In [1]:
import pandas as pd

DATA = '/kaggle/input/jpmorgan-chase-stock-data-2025/JPM_1940-01-01_2025-03-04.csv'
df = pd.read_csv(filepath_or_buffer=DATA,)
df['Date'] = df['date'].apply(func=lambda x: x.split()[0])
df['Date'] = pd.to_datetime(df['Date'])
df['year'] = df['Date'].dt.year.astype(float)
df.head()

Unnamed: 0,date,open,high,low,close,adj_close,volume,Date,year
0,1980-03-17 00:00:00-05:00,0.0,5.12963,5.018519,5.037037,1.059499,62775,1980-03-17,1980.0
1,1980-03-18 00:00:00-05:00,0.0,5.111111,5.037037,5.074074,1.067288,64125,1980-03-18,1980.0
2,1980-03-19 00:00:00-05:00,0.0,5.166667,5.111111,5.148148,1.08287,40500,1980-03-19,1980.0
3,1980-03-20 00:00:00-05:00,0.0,5.148148,5.092593,5.111111,1.075079,18900,1980-03-20,1980.0
4,1980-03-21 00:00:00-05:00,0.0,5.222222,5.111111,5.222222,1.09845,97200,1980-03-21,1980.0


First let's have a look at the price/volume correlations.

In [2]:
df[['open', 'high', 'low', 'close', 'adj_close', 'volume']].corr()

Unnamed: 0,open,high,low,close,adj_close,volume
open,1.0,0.998834,0.998758,0.998704,0.989419,0.152231
high,0.998834,1.0,0.999845,0.999902,0.992053,0.147328
low,0.998758,0.999845,1.0,0.999903,0.992343,0.140009
close,0.998704,0.999902,0.999903,1.0,0.992303,0.143744
adj_close,0.989419,0.992053,0.992343,0.992303,1.0,0.129419
volume,0.152231,0.147328,0.140009,0.143744,0.129419,1.0


What do we see? We see that none of the prices are perfectly correlated, so we know we have no redundant columns. We also see that price and volume is slightly positively correlated.

In [3]:
from plotly import express
from plotly import io

io.renderers.default = 'iframe'
express.scatter(data_frame=df, x='Date', y='adj_close', color='year', log_y=False)

Because the stock has appreciated so much some years look like they have no price variability at all, which doesn't make much sense. Let's use a log plot in the price direction.

In [4]:
express.scatter(data_frame=df, x='Date', y='adj_close', color='year', log_y=True)

What do we see? We see that the stock price has appreciated pretty steadily, reflecting exponential price growth, but with occasional (substantial) reversals.

Next let's look at volume over time. Volume is not generally serially correlated the way prices are, so we need to use a log plot to keep outliers from dominating our plot.

In [5]:
express.scatter(data_frame=df, x='Date', y='volume', color='year', log_y=True)

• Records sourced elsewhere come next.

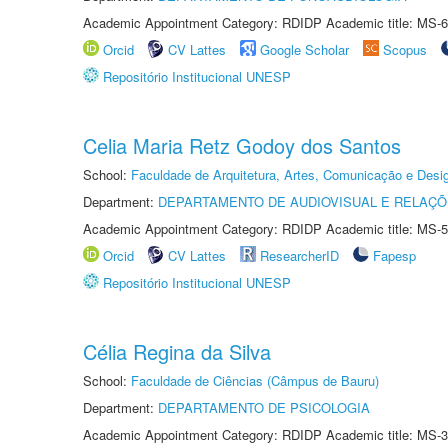
Academic Appointment Category: RDIDP Academic title: MS-6
Orcid
CV Lattes
Google Scholar
Scopus
Repositório Institucional UNESP
Celia Maria Retz Godoy dos Santos
School:
Faculdade de Arquitetura, Artes, Comunicação e Des
Department:
DEPARTAMENTO DE AUDIOVISUAL E RELAÇÕ
Academic Appointment Category: RDIDP Academic title: MS-5
Orcid
CV Lattes
ResearcherID
Fapesp
Repositório Institucional UNESP
Célia Regina da Silva
School:
Faculdade de Ciências (Câmpus de Bauru)
Department:
DEPARTAMENTO DE PSICOLOGIA
Academic Appointment Category: RDIDP Academic title: MS-3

What do we see? We see steady growth in the log of the volume through some time around 2008, followed by a decline in volume. Let's try plotting price and volume together.

In [6]:
express.scatter(data_frame=df, x='adj_close', y='volume', color='year', log_x=True, log_y=True)

What do we see? We see that the log of the price and the log of the volume are only slightly correlated, but by using color to represent the passage of time we do see that some years we can see the log of the price and the log of the volume growing together year over year.